The lost leader was survived by his son, Amyntas IV, yet another child heir who was obviously of no use in this emergency. Luckily, there was one final adult brother left alive. Old enough to show promise if too young to guarantee achievement, he was called Philip.

PHILIP WAS LUCKY TO have avoided the machinations of his mother. This was because he had spent the last few years as a hostage among the Illyrians and then in Thebes, the capital of Boeotia and, for the time being, the leading state in Greece. Absence from Pella had kept him in good health and he learned a great deal from his hosts.

He was a young and attractive teenager and his Theban host, a distinguished but amorous commander called Pammenes, is reported to have seduced him. This was a routine adolescent experience at the Macedonian court and there is no evidence that the prince demurred.

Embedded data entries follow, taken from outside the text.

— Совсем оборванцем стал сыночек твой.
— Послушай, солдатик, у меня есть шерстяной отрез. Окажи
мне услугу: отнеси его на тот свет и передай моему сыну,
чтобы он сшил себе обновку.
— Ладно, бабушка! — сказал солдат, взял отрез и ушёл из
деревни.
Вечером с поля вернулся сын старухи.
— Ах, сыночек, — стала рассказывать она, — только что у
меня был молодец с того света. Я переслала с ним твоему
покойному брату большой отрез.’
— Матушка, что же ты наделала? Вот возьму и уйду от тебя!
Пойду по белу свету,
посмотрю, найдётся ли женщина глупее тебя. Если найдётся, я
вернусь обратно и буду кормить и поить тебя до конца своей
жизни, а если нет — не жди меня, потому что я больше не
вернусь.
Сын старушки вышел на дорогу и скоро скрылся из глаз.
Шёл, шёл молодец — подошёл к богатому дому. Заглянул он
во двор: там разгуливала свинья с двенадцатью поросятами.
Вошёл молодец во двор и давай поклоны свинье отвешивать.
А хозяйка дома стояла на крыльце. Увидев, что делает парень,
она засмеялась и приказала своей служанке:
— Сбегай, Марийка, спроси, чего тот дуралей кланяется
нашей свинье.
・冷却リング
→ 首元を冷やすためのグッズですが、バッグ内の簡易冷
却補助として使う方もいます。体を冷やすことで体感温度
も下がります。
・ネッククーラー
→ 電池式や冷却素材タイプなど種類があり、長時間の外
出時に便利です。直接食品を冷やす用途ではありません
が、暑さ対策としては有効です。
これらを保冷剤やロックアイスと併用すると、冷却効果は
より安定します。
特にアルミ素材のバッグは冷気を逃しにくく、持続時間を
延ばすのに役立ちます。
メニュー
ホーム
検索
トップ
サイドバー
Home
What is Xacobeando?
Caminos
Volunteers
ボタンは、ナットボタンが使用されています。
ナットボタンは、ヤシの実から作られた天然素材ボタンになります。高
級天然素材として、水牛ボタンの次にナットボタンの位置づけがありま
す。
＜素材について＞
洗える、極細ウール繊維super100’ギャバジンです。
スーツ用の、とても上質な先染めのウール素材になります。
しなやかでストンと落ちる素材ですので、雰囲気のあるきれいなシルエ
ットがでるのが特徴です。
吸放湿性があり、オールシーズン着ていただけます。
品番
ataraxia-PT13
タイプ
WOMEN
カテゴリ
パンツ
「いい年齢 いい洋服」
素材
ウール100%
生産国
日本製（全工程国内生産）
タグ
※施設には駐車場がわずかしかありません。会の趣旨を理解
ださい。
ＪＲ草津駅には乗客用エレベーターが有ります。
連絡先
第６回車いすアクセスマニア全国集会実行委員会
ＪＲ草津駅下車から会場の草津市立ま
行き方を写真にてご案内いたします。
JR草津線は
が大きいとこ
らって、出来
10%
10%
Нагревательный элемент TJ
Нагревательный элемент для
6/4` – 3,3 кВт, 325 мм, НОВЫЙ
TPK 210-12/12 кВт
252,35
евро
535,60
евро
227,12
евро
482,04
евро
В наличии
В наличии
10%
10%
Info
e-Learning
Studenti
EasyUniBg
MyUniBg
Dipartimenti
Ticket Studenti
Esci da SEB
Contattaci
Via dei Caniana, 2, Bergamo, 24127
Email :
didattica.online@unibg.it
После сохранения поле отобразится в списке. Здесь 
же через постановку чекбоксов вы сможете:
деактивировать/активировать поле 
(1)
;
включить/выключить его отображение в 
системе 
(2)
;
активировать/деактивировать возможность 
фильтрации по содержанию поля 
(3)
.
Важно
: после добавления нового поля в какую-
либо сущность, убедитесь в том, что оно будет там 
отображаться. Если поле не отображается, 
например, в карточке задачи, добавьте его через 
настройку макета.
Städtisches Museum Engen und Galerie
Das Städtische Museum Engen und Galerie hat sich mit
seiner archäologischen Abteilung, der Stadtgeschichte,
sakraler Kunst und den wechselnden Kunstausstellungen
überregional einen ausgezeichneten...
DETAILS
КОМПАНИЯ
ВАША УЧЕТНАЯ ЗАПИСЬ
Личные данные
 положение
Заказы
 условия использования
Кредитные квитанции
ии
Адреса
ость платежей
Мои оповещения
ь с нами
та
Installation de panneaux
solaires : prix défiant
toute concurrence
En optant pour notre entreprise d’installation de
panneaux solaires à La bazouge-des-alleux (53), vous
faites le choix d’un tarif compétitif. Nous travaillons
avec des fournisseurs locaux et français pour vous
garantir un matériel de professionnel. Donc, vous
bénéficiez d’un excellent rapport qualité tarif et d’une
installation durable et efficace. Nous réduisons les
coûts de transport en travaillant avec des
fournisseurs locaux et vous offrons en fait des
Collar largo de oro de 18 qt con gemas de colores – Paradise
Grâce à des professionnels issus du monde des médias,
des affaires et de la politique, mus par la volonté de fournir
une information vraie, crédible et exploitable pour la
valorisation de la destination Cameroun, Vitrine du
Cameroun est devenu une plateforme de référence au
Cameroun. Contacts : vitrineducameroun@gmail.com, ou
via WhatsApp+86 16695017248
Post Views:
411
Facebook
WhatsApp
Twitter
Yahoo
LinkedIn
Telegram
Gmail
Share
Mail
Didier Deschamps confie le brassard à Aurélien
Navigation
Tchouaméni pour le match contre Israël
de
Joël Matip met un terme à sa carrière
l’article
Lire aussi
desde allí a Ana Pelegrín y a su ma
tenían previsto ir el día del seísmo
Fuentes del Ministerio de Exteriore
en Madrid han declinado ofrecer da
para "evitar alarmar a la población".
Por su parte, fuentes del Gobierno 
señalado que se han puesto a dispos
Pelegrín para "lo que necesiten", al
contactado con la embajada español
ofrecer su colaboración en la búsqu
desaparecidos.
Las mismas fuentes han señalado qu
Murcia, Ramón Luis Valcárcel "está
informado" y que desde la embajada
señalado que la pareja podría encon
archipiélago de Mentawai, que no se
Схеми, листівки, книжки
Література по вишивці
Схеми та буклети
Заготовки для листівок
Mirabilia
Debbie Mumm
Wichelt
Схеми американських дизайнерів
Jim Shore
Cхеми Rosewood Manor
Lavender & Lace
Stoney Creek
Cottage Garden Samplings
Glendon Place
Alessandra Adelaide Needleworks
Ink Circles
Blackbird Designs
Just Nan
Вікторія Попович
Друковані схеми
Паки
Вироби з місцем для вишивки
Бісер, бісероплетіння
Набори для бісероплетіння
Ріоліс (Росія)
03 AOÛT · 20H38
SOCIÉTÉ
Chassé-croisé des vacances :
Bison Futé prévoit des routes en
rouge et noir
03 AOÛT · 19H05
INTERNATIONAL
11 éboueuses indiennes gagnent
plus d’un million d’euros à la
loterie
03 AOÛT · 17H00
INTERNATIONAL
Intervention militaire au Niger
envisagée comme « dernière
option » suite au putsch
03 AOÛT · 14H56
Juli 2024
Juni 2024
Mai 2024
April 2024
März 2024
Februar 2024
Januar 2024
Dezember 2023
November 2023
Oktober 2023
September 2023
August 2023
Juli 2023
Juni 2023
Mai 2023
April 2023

The episode is better understood as a rite of passage than as sexual abuse.

More importantly, Philip was introduced to a military genius, Epaminondas, whose mastery of tactics, discipline, and training had enabled Thebes to destroy forever the power of Sparta, the dominant military state of the age. He also encountered the three-hundred-strong Sacred Band, a crack regiment of male lovers. Its members were devoted couples, recruited on the principle that neither would want to disgrace himself in the presence of the other. This elite corps probably had its origin in the heroic age of solo champions and their chariot drivers.